As others have cataloged, the public option is taking a pounding today. The Blue Dogs are saying no way, while the White House is sounding about as resolute as they did on Friday when reporters asked about the fate of Van Jones. Yet the president is going to stand before the nation tomorrow, supposedly to get serious—and say what exactly? From early reports, it sounds like he’s not going to formally abandon the public option, at least not yet. And if he isn’t going to be clear about that, then really, how seriously should we take the rest of his speech?
The speech is in some ways an exercise of ego—the great orator (or so we’ve been told) who has lost the public on the issue needs to get back his mojo and wants to turn off the media chatter about a floundering presidency. So he goes back to the “grand speech” formula. But his problem is not purely a rhetorical one. It is one of substance and of legislative dealmaking. He needs to find his inner LBJ if he is to succeed, not return to campaign mode, which frankly hasn’t done him any good while in office.

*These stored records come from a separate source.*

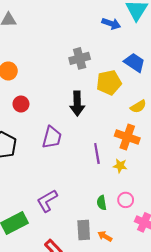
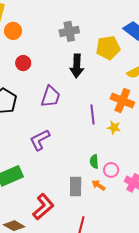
gray cross: (80, 58) -> (69, 31), moved
pink circle: (126, 200) -> (111, 170), moved
purple L-shape: (47, 201) -> (40, 140), moved
orange arrow: (105, 236) -> (98, 185), moved

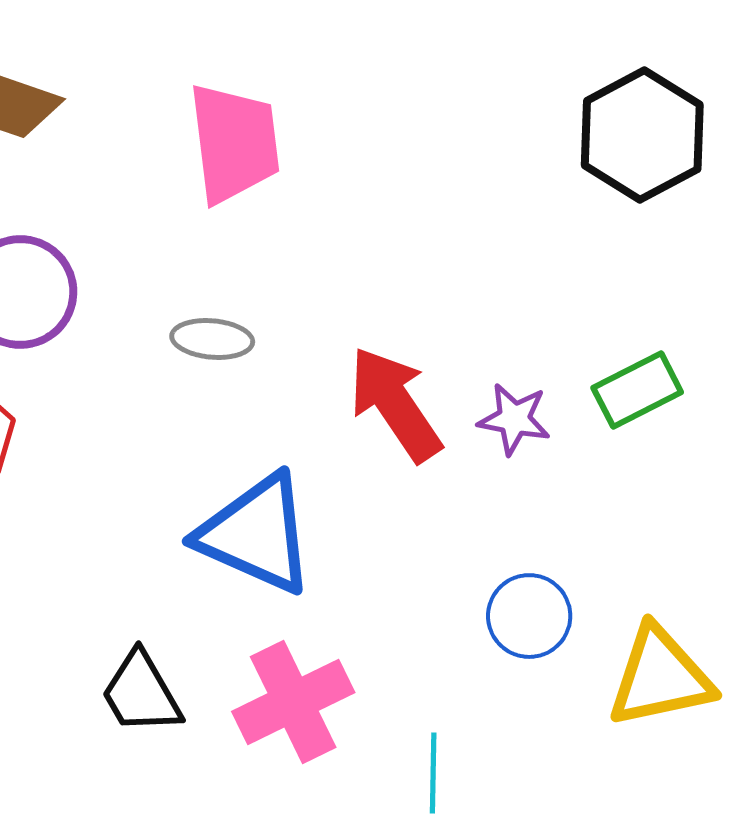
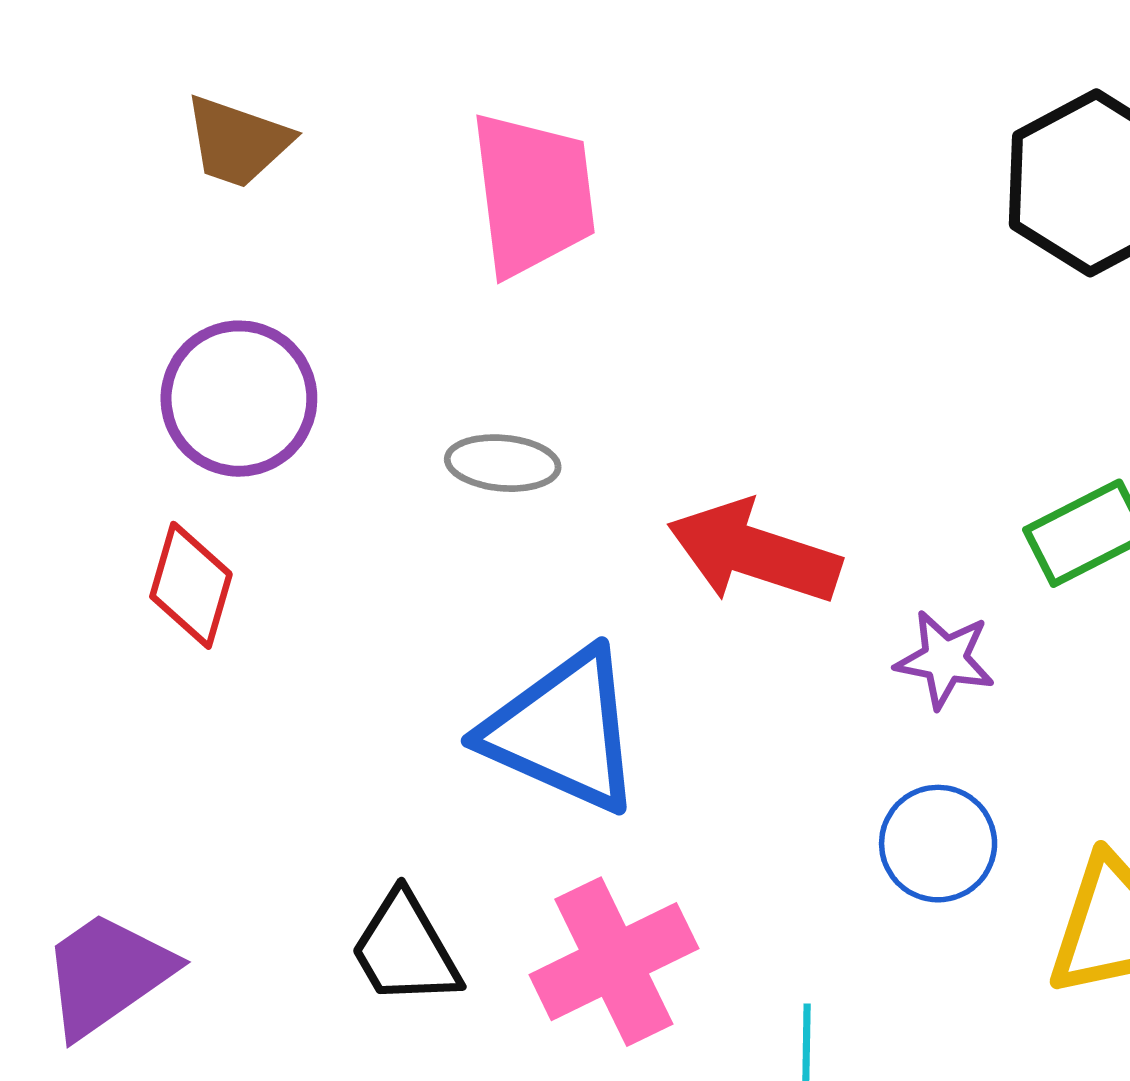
red arrow: (395, 404) -> (754, 552), turned -38
purple star: (514, 419) -> (945, 659), moved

If the president hasn’t figured out what deal he wants—and what deal he can get—it might have been a good idea to forgo the speech and call for a summit of congressional leaders to hammer out a deal. That would have shown a devotion to serious governance. But that’s not Obama’s style. We’ll see if the public—and more important, Congress—has the patience for yet another grand address and whether this magically unlocks a health-care deal. Ironically, the public might be more curious and take more seriously what Obama has to say if he had not seriously overexposed himself and tried everyone’s patience. At this late date, many suspect they’ve already heard it all.